Summary: During the recent BookExpo 2018, industry experts talked about the growing popularity of audiobooks. Does this shift towards audio pave the way for voice first fiction? In this post we discuss the rise in audiobook consumption; and look at what the trend might mean for fiction designed to support natural language interactions.
BookExpo, an annual conference bringing together book retailers, publishers, agents, authors and librarians, was held last week in New York. The rise of the audiobook was a trending topic during this year’s show.
For those who haven’t been paying attention: audiobooks have gone mainstream. D. A. Stern, of Publishing Weekly, covered a BookExpo 2018 panel discussion on the current state of audiobooks. Robin Whitten, founder and editor of Audiofile magazine, and Michelle Cobb, executive director of the APA, both expressed enthusiasm for the growing popularity of audio.

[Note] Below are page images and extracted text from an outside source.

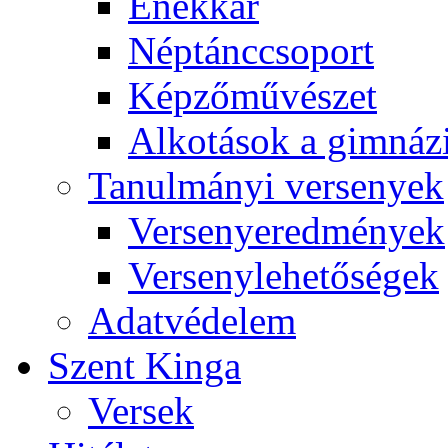
Énekkar
Néptánccsoport
Képzőművészet
Alkotások a gimnáz
Tanulmányi versenyek
Versenyeredmények
Versenylehetőségek
Adatvédelem
Szent Kinga
Versek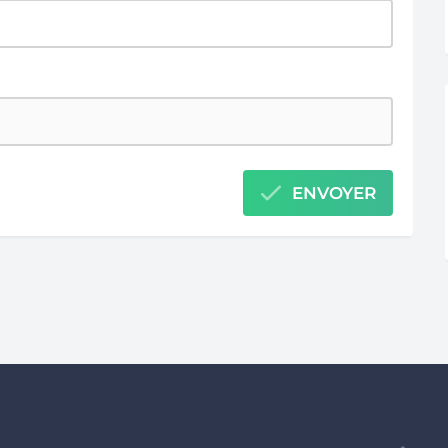
ENVOYER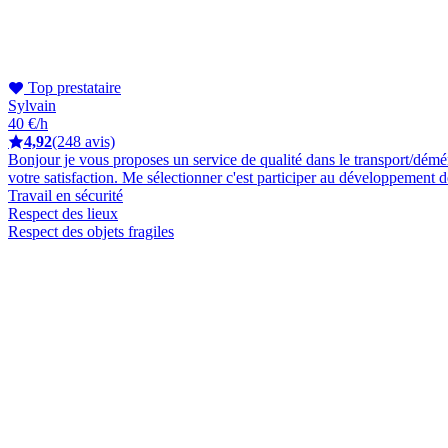
Top prestataire
Sylvain
40 €/h
4,92
(248 avis)
Bonjour je vous proposes un service de qualité dans le transport/dém
votre satisfaction. Me sélectionner c'est participer au développement 
Travail en sécurité
Respect des lieux
Respect des objets fragiles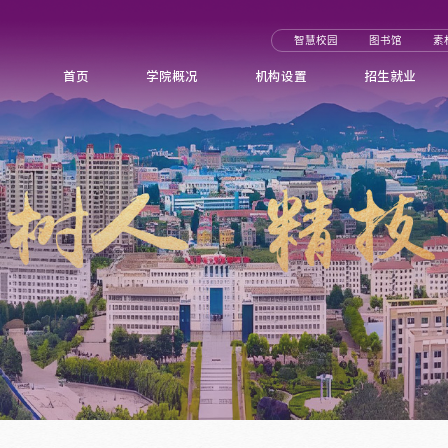
智慧校园
图书馆
素
首页
学院概况
机构设置
招生就业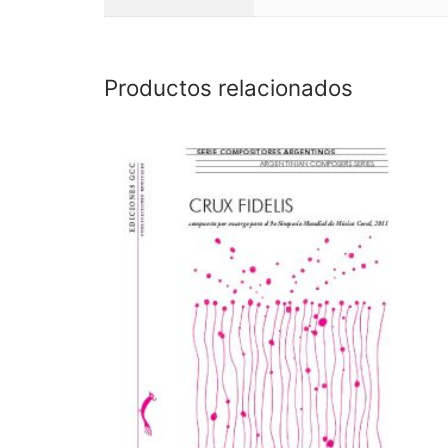
Productos relacionados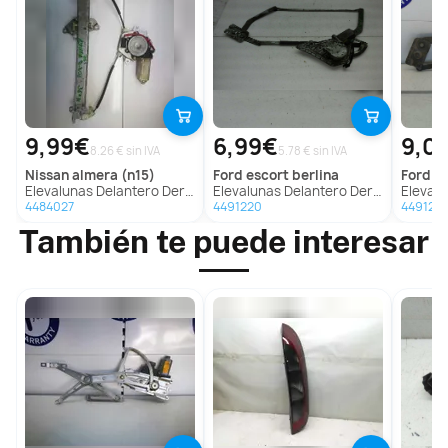
9,99€
6,99€
9,0
8.26 € sin IVA
5.78 € sin IVA
nissan
almera (n15)
ford
escort berlina
ford
es
Elevalunas Delantero Derecho para Nissan Almera (N15)
Elevalunas Delantero Derecho para Ford Escort Berlina
Elevalunas De
4484027
4491220
4491217
También te puede interesar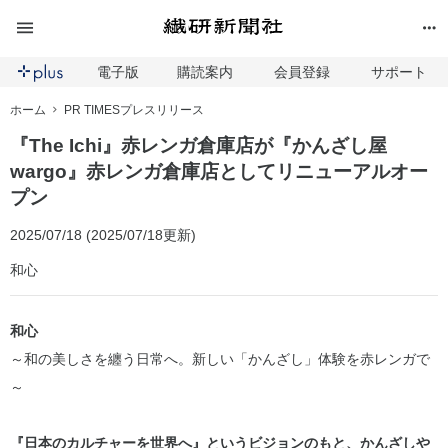
電子版
購読案内
会員登録
サポート
ホーム
PR TIMESプレスリリース
『The Ichi』赤レンガ倉庫店が『かんざし屋
wargo』赤レンガ倉庫店としてリニューアルオー
プン
2025/07/18 (2025/07/18更新)
和心
和心
～和の美しさを纏う日常へ。新しい「かんざし」体験を赤レンガで
～
『日本のカルチャーを世界へ』というビジョンのもと、かんざしや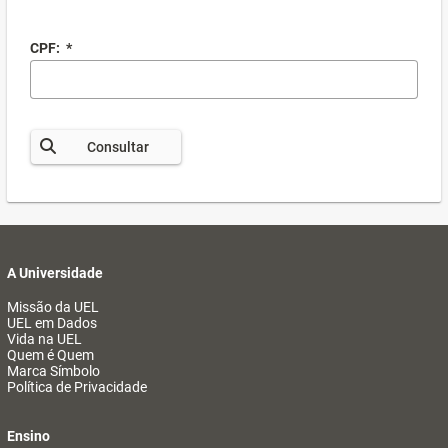
CPF:
*
Consultar
A Universidade
Missão da UEL
UEL em Dados
Vida na UEL
Quem é Quem
Marca Símbolo
Política de Privacidade
Ensino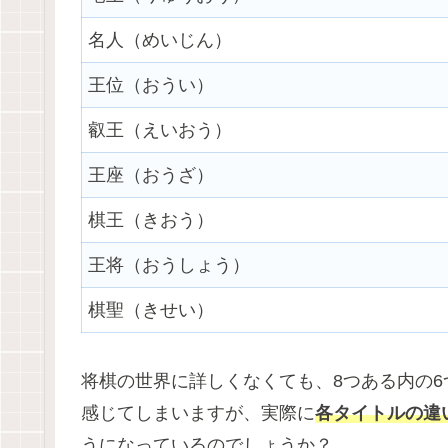
名人（めいじん）
王位（おうい）
叡王（えいおう）
王座（おうざ）
棋王（きおう）
王将（おうしょう）
棋聖（きせい）
将棋の世界に詳しくなくても、8つある内の
感じてしまいますが、実際に
各タイトルの違
うになっているのでしょうか？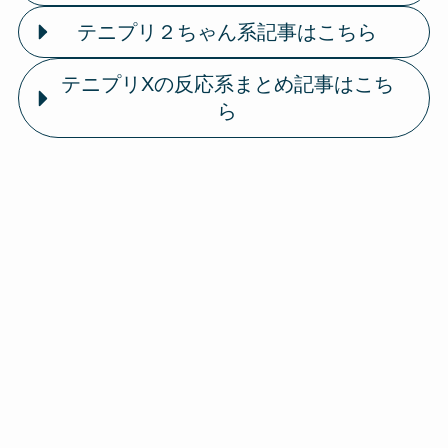
テニプリ２ちゃん系記事はこちら
テニプリXの反応系まとめ記事はこち
ら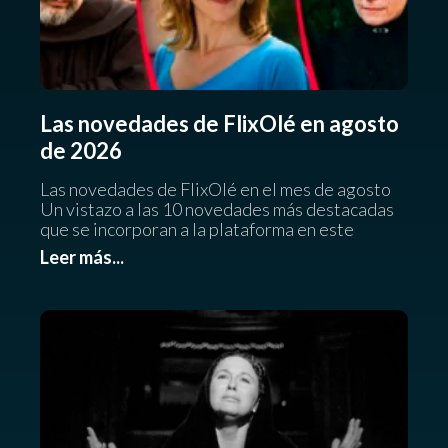
Las novedades de FlixOlé en agosto
de 2026
Las novedades de FlixOlé en el mes de agosto
Un vistazo a las 10 novedades más destacadas
que se incorporan a la plataforma en este
Leer más...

According to Whitten, it’s no longer necessary to explain what an audiobook is, or apologize for listening to a book instead of reading it. Especially adults under the age of 35 are consuming more books in audio formats.
With the growing popularity of audio, publishers and authors are experimenting with new formats. APA’s Cobb calls some of these new offerings “high-production-value titles.” A prominent example is George Sanders’s Lincoln in the Bardo, which leverages a whole array of well-known actors to play the parts of different characters in the story.
Another BookExpo 2018 panel covered “The Audiobook Heard ‘Round the World.” The discussion centered on how the rest of the world is starting to catch up to the explosive growth in audiobook sales experienced in North America.
There’s a debate about whether streaming services or pay-as-you-go offerings better serve the reader / listener. But the the trend towards audio consumption of fiction and non-fiction is undeniable.
Does the growing popularity of audiobooks signal a promising future for voice first fiction? Or… is it too soon to answer that question?
We need to consider that voice first fiction is still in its infancy. Perhaps it’s fair to say that such a thing—fiction designed specifically for natural language interaction—hasn’t yet been invented.
It seems fair to assume that people who enjoy listening to an audiobook will be open to hearing narrated stories streamed from a smart speaker or voice assistant. Podcasts are an example of streaming media that lives happily in the smart speaker ecosystem. But streaming, narrated stories don’t really fit my definition of “voice first fiction.”
We’re still waiting for the shift from fiction that is passively consumed (read or heard), to fictional experiences that are intrinsically interactive. I believe that the growing popularity of audiobooks does, in fact, pave the way for this shift. But there remains much work to be done in inventing voice interaction models that engage audiences, while matching the satisfaction received from simply reading a good book.